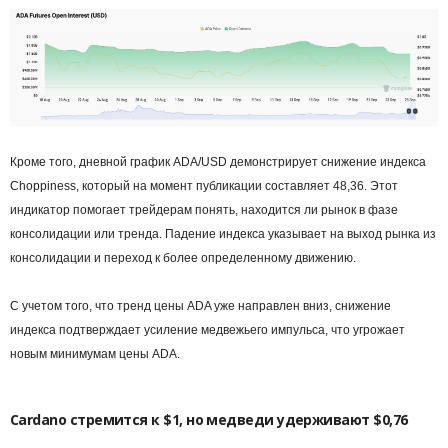
Кроме того, дневной график ADA/USD демонстрирует снижение индекса
Choppiness, который на момент публикации составляет 48,36. Этот
индикатор помогает трейдерам понять, находится ли рынок в фазе
консолидации или тренда. Падение индекса указывает на выход рынка из
консолидации и переход к более определенному движению.
С учетом того, что тренд цены ADA уже направлен вниз, снижение
индекса подтверждает усиление медвежьего импульса, что угрожает
новым минимумам цены ADA.
Cardano стремится к $1, но медведи удерживают $0,76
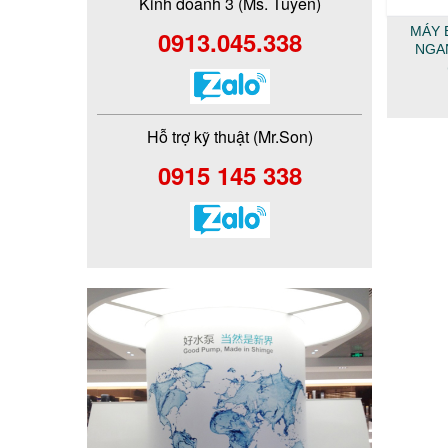
Kinh doanh 3 (Ms. Tuyền)
MÁY 
0913.045.338
NGAN
Hỗ trợ kỹ thuật (Mr.Son)
0915 145 338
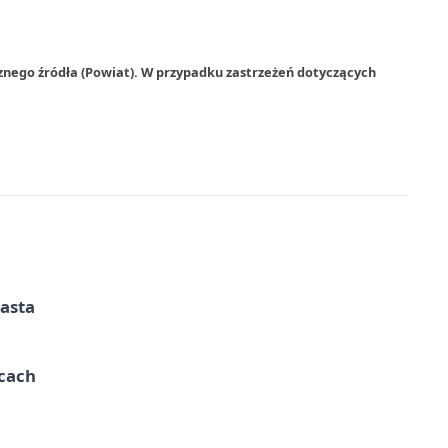
znego źródła (Powiat). W przypadku zastrzeżeń dotyczących
iasta
ycach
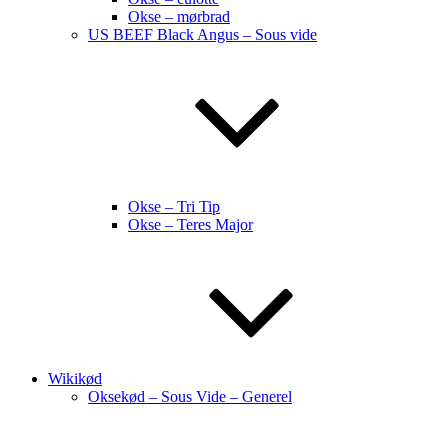
Okse – mørbrad
US BEEF Black Angus – Sous vide
Okse – Tri Tip
Okse – Teres Major
Wikikød
Oksekød – Sous Vide – Generel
▬▬▬▬▬▬▬▬▬▬
What to work on:
In the records above, find the line with "Choppiness, который на"; write out exactly that line and each one after it, stopping after the line with "новым минимумам цены ADA.".

Exercise response:
Choppiness, который на момент публикации составляет 48,36. Этот
индикатор помогает трейдерам понять, находится ли рынок в фазе
консолидации или тренда. Падение индекса указывает на выход рынка из
консолидации и переход к более определенному движению.
С учетом того, что тренд цены ADA уже направлен вниз, снижение
индекса подтверждает усиление медвежьего импульса, что угрожает
новым минимумам цены ADA.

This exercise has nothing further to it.